- **THE TASK**:
Pull every line containing the word "pour" out of the material below.

- **DATA FOR ANALYSIS**:

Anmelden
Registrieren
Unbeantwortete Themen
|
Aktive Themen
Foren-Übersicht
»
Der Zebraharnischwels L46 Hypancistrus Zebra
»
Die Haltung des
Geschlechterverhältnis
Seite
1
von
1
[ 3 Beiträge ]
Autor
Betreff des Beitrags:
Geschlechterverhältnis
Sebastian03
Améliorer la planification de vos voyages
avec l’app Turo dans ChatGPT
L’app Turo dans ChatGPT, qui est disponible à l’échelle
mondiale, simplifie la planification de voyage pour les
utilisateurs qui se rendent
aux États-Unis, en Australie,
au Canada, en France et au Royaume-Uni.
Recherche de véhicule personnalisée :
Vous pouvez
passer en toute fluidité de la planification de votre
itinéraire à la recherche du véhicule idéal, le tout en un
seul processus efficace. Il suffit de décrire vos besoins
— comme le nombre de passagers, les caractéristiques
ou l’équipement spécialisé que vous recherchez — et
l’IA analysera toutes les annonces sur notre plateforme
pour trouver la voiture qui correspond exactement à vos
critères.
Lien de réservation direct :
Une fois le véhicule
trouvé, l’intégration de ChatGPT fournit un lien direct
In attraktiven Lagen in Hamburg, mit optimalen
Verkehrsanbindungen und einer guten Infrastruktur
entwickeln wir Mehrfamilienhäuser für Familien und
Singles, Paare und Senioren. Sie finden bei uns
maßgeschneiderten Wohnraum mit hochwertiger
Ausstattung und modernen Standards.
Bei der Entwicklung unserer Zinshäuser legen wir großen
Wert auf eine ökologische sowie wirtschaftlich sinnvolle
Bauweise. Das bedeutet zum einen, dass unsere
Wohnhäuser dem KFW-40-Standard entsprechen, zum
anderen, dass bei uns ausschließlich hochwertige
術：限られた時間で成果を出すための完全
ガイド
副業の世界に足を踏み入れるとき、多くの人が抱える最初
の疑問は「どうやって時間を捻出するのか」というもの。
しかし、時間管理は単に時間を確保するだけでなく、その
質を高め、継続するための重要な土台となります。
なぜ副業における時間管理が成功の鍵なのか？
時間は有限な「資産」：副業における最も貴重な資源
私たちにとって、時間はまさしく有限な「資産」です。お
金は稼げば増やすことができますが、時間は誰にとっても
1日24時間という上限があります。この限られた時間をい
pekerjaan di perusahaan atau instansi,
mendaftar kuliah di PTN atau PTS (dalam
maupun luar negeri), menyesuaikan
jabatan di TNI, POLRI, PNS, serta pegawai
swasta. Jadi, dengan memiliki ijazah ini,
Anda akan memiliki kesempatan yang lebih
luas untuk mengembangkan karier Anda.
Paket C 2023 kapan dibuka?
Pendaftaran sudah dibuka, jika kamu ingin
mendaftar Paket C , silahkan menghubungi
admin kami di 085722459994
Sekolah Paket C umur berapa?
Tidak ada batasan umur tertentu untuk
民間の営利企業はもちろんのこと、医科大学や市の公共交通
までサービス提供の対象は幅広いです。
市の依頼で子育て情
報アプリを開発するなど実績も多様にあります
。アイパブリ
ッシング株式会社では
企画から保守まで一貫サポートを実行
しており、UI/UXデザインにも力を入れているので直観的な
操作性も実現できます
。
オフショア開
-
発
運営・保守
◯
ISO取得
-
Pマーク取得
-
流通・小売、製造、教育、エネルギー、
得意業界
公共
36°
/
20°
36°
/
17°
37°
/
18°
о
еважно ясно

- **RESPONSE AREA**:
mondiale, simplifie la planification de voyage pour les
pour trouver la voiture qui correspond exactement à vos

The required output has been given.